Saved data entries —
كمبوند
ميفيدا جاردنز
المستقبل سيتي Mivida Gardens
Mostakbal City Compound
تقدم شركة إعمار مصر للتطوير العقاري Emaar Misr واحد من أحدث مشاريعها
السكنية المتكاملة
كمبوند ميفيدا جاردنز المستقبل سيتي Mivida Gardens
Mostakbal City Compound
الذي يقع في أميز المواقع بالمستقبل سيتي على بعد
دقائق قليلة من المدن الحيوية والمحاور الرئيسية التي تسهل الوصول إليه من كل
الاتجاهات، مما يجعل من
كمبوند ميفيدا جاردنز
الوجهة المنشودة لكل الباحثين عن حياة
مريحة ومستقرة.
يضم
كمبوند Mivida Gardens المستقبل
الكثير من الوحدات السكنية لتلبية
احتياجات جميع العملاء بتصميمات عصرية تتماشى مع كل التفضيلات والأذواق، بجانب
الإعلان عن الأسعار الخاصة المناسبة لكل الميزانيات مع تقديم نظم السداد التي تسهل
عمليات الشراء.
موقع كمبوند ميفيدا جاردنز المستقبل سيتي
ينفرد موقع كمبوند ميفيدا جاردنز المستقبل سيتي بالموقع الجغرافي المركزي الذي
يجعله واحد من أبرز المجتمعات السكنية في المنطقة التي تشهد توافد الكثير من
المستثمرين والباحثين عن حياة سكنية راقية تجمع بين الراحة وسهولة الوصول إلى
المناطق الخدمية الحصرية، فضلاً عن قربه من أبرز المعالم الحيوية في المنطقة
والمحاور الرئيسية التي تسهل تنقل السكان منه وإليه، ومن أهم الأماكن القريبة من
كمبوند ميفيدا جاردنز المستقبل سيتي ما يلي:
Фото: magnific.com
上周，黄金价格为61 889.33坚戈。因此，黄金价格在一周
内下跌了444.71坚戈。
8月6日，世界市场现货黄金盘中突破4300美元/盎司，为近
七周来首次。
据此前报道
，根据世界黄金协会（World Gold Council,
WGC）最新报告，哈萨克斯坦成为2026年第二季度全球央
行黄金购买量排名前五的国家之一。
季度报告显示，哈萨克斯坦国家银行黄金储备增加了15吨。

Goal of the exercise —
In the entries, find every line holding "حياة" and copy it.

Exercise result —
الوجهة المنشودة لكل الباحثين عن حياة
المستثمرين والباحثين عن حياة سكنية راقية تجمع بين الراحة وسهولة الوصول إلى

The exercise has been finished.